Hizo una pausa. Su mano diestra atusó los bigotes, mientras la siniestra se aproximaba al depósito inferior de la lámpara de carburo.

—¿Qué es, pues, dentro de la República, la voluntad del Uno? ¿Qué aria canta en el concierto de unanimidades políticas esta voz discordante que pretende imponerse a las demás, sonar por encima de ellas, acallarlas y arrastrarlas? ¿Cómo debemos conceptuar en una sociedad rectamente gobernada la voluntad singular que aspira a sustituir al imperio colectivo? No yo, sino los tratadistas más eximios de derecho político, los filósofos más ilustres que han ocupado su pensamiento en el estudio de la Cosa pública, lo han dictaminado: enfermedad. La voluntad individual que se opone a la colectiva es una enfermedad política, un ántrax nacido en el cuerpo de la sociedad, una acumulación de materias infecciosas que causan fiebre, que trastornan la vida normal del cuerpo, y cuya extirpación prescribe la más usual terapéutica: rajar, limpiar, devolver la salud al miembro dolorido.
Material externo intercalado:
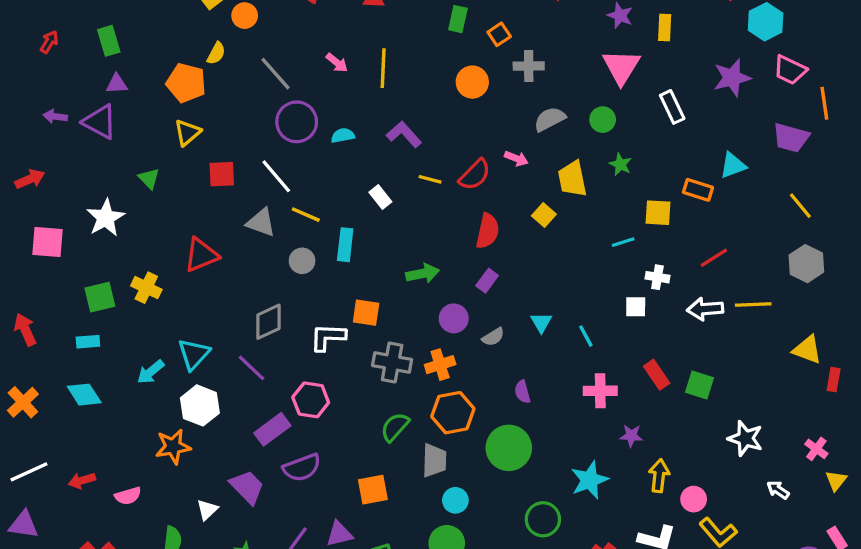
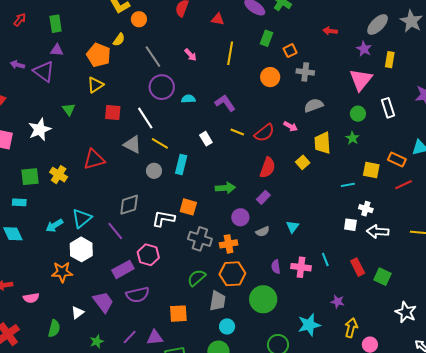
yellow line: (383, 68) -> (230, 53), moved
green circle: (603, 120) -> (358, 114), moved
red line: (714, 258) -> (403, 185), moved
white arrow: (705, 309) -> (378, 232), moved
cyan line: (586, 336) -> (325, 260), moved
pink cross: (600, 391) -> (301, 267), moved

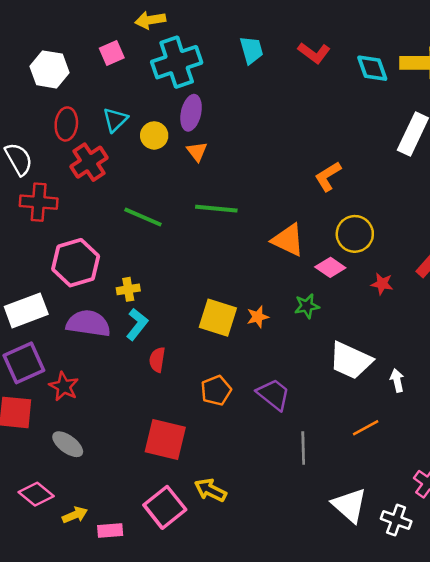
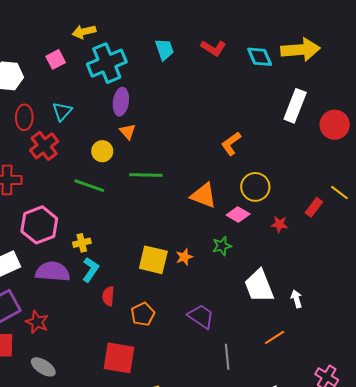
yellow circle: (154, 135) -> (102, 151), moved
white trapezoid: (351, 360) -> (259, 286), turned 48
orange pentagon: (216, 390) -> (143, 314), moved

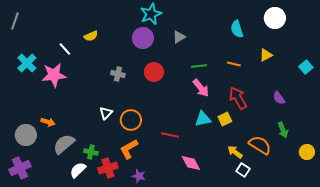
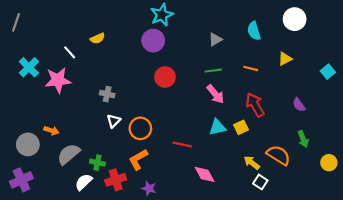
gray triangle: (179, 37) -> (215, 39), moved
gray cross: (118, 74) -> (107, 94), moved

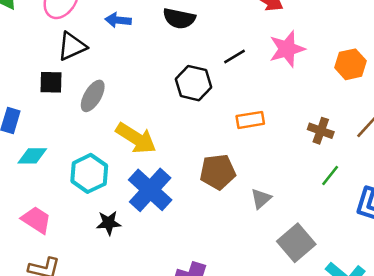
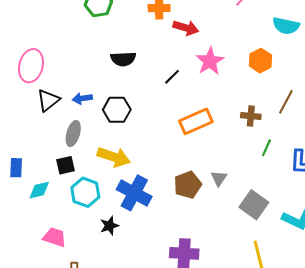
blue arrow: (118, 20) -> (82, 98), moved
black square: (51, 82) -> (65, 165), moved
black hexagon: (194, 83) -> (117, 110), moved
orange rectangle: (250, 120) -> (196, 121), size x1.5
brown pentagon: (218, 172) -> (188, 185), moved

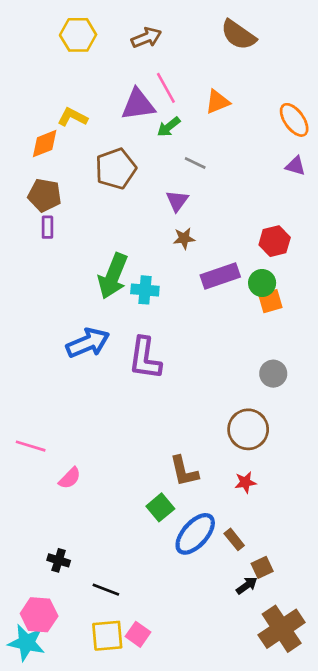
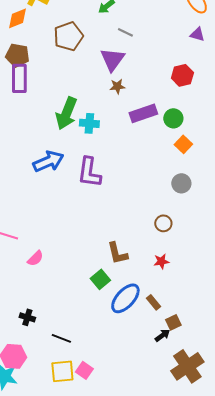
purple triangle: (177, 201) -> (112, 59), size x1.5
purple rectangle: (47, 227) -> (19, 78), size x1.8
red hexagon: (275, 241) -> (182, 75), moved
orange square: (270, 301) -> (183, 144), moved, turned -30
brown circle: (248, 429) -> (163, 223), size x0.6

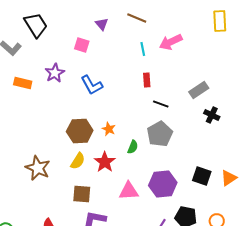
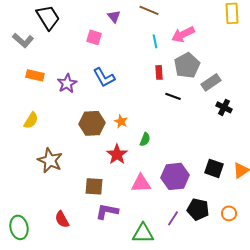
purple star: (55, 73) -> (67, 83), moved
gray pentagon: (160, 134) -> (187, 65), moved
yellow semicircle: (78, 161) -> (31, 120), moved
La mano había descendido y, a media altura, trazaba en el aire figuras circulares, como espirales, rematadas cada una de ellas, singularmente la última, en enérgicas rectas, en estocadas a fondo clavadas en el pecho impalpable del aire. Miró caer al enemigo traspasado y recogió las manos. La voz al mismo tiempo se hizo más suave.

—Podríamos creer que el más grave peligro de la República estriba en la pululación de voluntades individuales contra la voluntad general; en los deseos de quienes se proponen medrar a nuestra cuenta; en los trapaceros, en los francotiradores, incluso en los que pretenden realizar en su persona la sublime frase del gran repúblico francés: «Las águilas van solas; los carneros van en rebaños». Pero no. Existe un peligro todavía mayor, un peligro incomparablemente más temible, un peligro que es al de los individualistas lo que el cáncer al ántrax en el cuerpo humano. El verdadero cáncer de las sociedades. Me refiero, como todos habréis comprendido, al tirano. ¿Y qué es un tirano, señores? ¿Qué es un tirano?

Acompañó la pregunta de un engarabitamiento de dedos, de una extensión y contracción de brazos, de una distensión final, con los puños cerrados, que de pronto se abrieron y mostraron al auditorio silencioso las palmas limpias de las manos.

—No os lo voy a explicar, porque lo sabéis. Incluso mejor que yo. Porque yo he visto al tirano, lo he conocido, he llegado a entenderlo; pero vosotros habéis experimentado su tiranía, la habéis sufrido en vuestra carne, os oprime, estorba el libre ejercicio de vuestra voluntad. Y no me refiero a tiranías de antaño, afortunadamente enterradas, sino a la actual; no al pasado, sino al presente; no a los muertos, sino a los vivos; no al ayer, sino al hoy mismo. Porque respondedme: ;fue deseo vuestro que las calles de esta villa ilustre, que las miradas de los tranquilos transeúntes, fuesen ofendidas por el desfile de mascaradas anacrónicas, restos ridículos de un pasado remoto que contra toda razón y todo derecho (ya os dije antes que la fuente del derecho es la voluntad del pueblo) algunos pretenden perpetuar? ¿No fueron las repetidas precauciones, el lujo de fuerzas represivas, las armas disimuladas, otros tantos bofetones a vuestra dignidad de hombres libres y conscientes? ¡Se tomó al orden público como pretexto! Pero ¿qué debe ser el orden público sino la expresión de un orden más profundo, del orden de9 la justicia? ¿Y puede existir justicia cuando se coacciona la libertad de cada uno y de todos reunidos? ¡Durante una semana, día tras día, se nos ha insultado y no se nos ha permitido responder a los insultos! Una pesada losa de tiranía nos aplastó. Se han mofado de nosotros, nos han escarnecido, y ya no falta más que inferirnos la última de las ofensas: que los esbirros del poderoso nos arrojen a la mar y sepulten en ella nuestros cuerpos.